On Saturday, 1 May at 19:00 American photographer Aaron Schuman gave a lecture “Whatever Was Splendid: New American Photographs”. The lecture and the photographer’s exhibition “Once Upon a Time in the West” are organized in collaboration with ISSP and supported by the Embassy of the US in Latvia. The lecture and exhibition are part of the US culture month “Made in the USA” programme. Special thanks to airBaltic that has enabled the photographer to visit Riga after his visit was cancelled due to the volcano eruption in Iceland in mid April.
In 1938, the photographer Walker Evans published “American Photographs” (New York: MoMA, 1938), a expansive body of work that both established particular strategies and defined a unique visual vocabulary, which has since become one of the foundations of “American” photography. In the book’s introductory essay, Lincoln Kirstein wrote: “[Walker Evans] can be considered a kind of disembodied burrowing eye, a conspirator against time and its hammers. … Here are the records of the age before imminent collapse. His pictures exist to testify to the symptoms of waste and selfishness that caused the ruin and to salvage whatever was splendid for the future reference of the survivors.”
Over the course of the last two years, the economic, social, cultural, and political climates of both the United States and the world at large have frequently been likened to those of Evans’s time. Despite our survival of the Great Depression, as well as the rest of the twentieth century, similar symptoms of waste and selfishness have recurred, and once again we find ourselves in an age that is seemingly threatened with “imminent collapse”. “Whatever Was Splendid: New American Photographs” explores the parallels that exist—both in America and in photography—between our own time and that of Evans, and the enduring power of American Photographs as discerned through contemporary American photographic practice.
“Whatever Was Splendid” is by no means intended as a nostalgic update or sentimental plea for photography (or, for that matter, America) to return to its past.
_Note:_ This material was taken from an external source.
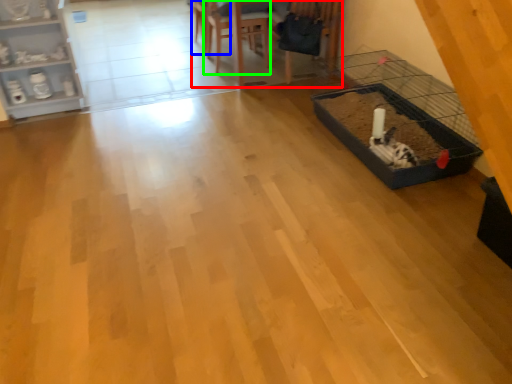 Question: Which object is the farthest from table (highlighted by a red box)? Choose among these: armchair (highlighted by a blue box) or armchair (highlighted by a green box).

Choices:
 (A) armchair
 (B) armchair

Answer: (A) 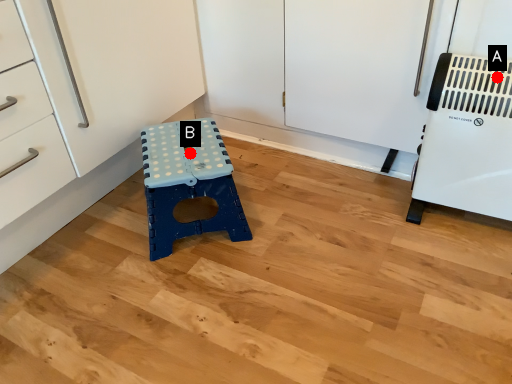 Question: Two points are circled on the image, labeled by A and B beside each circle. Which of the following is the closest to the observer?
Yet consciously or not, all the photographers presented here have, in their own distinct ways, expanded upon many of the themes, strategies, clues, symbols, ‘certain sights, [and] certain relics of American civilization past or present’ first glimpsed in Evans’s American Photographs. They all inherently possess a somewhat similar “burrowing eye”, and share a determination to record, testify, and salvage what they can of their own precarious age for its survivors. And just like Evans, they have both reinvigorated American photography and redefined their country – conceptually, aesthetically, culturally, politically, historically, photographically, and so on – within very contemporary terms, celebrating both the United States and its photography, as Kirstein put it, “with all [its] clear, hideous and beautiful detail, [its] open insanity and pitiful grandeur.”
Aaron Schuman is an American photographer, editor and curator. He has studied in New York and London. His works have been published in many prestigious magazines and newspapers such Photoworks, ArtRevies, Modern Painters, HotShoe International, Creative Review, The British Journal of Photography, The Face, DayFour, The Guardian, The Observer, The Sunday Times and others.